Now, on to the lookbooks. I honestly don’t even want to share them until I give proper credit where credit is due, so without further ado,

Danielle Moss – Photographer

Blog – Breakfast at Toast
Site – Danielle Moss
Twitter –@DanielleMoss_

Danielle shot all of the incredible photos for the Belmont and Quincy lookbooks and I couldn’t be more blown away. She captured the essence of what we were doing in the blink of an eye, works extremely hard, and is so reliable. I cannot recommend her enough for people in need of a photographer.

It was a pleasure having her as a photographer for Jess LC and I feel honored to have her as a friend as well. Her hard work with her blog, photography, and booming blog design business make her a great person to follow online as well.

Alaina Kaczmarski – Stylist and Model

Blog – Live Creating Yourself
Site – LYC Graphics, LYC Shop
Twitter – @AlainaKaz

When I first started thinking about these lookbooks I knew that the products lent themselves to a variety of shots and, unlike jewelry, could be shot in vignettes as well as on models. Which is tricky for me. And I knew that having Alaina on board to style the shoot was going to make everything look 100% better.

I was right.

Alaina has an eye for style of all kinds, fashion, product, home, you name it. And since we were dealing with those types of locations for Quincy and Belmont, I wanted her to take the lead when it came to laying out the shots and getting everything placed just right. Heck, she even styled the images above (I saw how well she put them together for her post and begged her to let me use her “styled” photo layout as well). What was even cooler was being able to actually have her model in the shoot as well. As a friend of Alaina, I knew her beauty and amazing laugh would shine in the lookbook. (And I was right again.)

Liz Schnider – Model

Blog – Sequins & Stripes

Twitter – @LizSchneider01

Liz, I am happy to say, is a new friend. I met her via Alaina’s blog design for her awesome style blog, Sequins & Stripes. I started to follow immediately and was hooked to her editorial perspective. I am not personally the best when it comes to clothing and outfits, but this girl knows how to make a freaking adorable outfit. So I started to literally study how she does it. And then it occurred to me to have her model along with Alaina to keep the lookbooks varied and interactive.

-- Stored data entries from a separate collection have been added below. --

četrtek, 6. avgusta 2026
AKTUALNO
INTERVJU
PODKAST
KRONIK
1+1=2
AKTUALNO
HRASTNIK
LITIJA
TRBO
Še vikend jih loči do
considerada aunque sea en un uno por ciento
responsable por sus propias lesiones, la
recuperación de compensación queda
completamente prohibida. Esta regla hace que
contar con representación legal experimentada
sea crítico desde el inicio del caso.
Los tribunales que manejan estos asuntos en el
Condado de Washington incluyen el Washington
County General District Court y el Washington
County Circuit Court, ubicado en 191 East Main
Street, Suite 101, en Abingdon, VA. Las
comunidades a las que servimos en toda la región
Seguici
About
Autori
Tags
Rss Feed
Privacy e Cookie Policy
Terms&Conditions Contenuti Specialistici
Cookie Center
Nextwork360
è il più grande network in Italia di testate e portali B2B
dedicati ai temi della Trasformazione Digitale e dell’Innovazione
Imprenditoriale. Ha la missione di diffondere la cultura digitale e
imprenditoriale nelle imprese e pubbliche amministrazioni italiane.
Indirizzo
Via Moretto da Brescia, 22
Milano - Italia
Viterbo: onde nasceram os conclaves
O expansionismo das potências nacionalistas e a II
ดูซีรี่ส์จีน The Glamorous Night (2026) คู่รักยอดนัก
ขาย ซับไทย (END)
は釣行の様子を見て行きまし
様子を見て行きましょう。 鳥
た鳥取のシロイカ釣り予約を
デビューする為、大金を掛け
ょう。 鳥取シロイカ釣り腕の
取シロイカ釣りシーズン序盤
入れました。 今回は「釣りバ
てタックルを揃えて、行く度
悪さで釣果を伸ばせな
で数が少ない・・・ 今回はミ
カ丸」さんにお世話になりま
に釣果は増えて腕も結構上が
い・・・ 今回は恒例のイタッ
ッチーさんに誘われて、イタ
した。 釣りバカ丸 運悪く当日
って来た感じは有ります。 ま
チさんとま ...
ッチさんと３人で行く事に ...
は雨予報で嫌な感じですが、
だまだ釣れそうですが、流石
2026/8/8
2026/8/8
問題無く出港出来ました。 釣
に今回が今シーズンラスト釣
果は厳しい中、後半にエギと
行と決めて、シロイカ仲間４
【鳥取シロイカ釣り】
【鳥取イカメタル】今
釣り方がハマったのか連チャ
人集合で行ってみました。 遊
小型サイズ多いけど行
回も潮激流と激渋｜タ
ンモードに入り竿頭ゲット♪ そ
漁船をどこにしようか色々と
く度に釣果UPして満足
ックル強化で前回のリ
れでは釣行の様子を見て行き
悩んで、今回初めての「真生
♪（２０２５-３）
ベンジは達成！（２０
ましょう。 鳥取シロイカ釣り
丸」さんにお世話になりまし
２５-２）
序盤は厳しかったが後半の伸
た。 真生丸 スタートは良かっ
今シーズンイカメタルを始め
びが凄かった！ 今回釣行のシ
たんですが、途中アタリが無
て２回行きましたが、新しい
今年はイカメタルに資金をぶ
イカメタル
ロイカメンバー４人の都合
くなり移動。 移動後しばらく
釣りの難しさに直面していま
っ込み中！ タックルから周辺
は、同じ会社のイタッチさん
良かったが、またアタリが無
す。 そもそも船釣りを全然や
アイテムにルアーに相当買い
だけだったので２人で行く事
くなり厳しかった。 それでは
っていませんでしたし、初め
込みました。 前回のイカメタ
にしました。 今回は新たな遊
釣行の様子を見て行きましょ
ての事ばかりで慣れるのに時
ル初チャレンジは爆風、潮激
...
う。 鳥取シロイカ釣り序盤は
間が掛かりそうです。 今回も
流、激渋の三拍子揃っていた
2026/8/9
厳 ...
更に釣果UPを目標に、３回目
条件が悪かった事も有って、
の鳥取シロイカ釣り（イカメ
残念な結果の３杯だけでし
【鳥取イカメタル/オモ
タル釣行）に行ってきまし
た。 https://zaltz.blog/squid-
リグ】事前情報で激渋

I have to say, I pat myself on the back for that decision, because Liz rocked it out of the park with her adorable giggles, smile, and fun attitude. She seems made for this stuff. And I’m excited to see where her fantastic blog takes her from here.

(And again, I’m thrilled to have her as a friend now, too.)


To view the lookbooks in their full size, expand the images below.


Thank you Refinery29!

I’d also like to thank Refinery29 Chicago for featuring the iPad cases this afternoon. I love their headline, “New iPad Cases You Won’t Be Embarrassed To Carry.”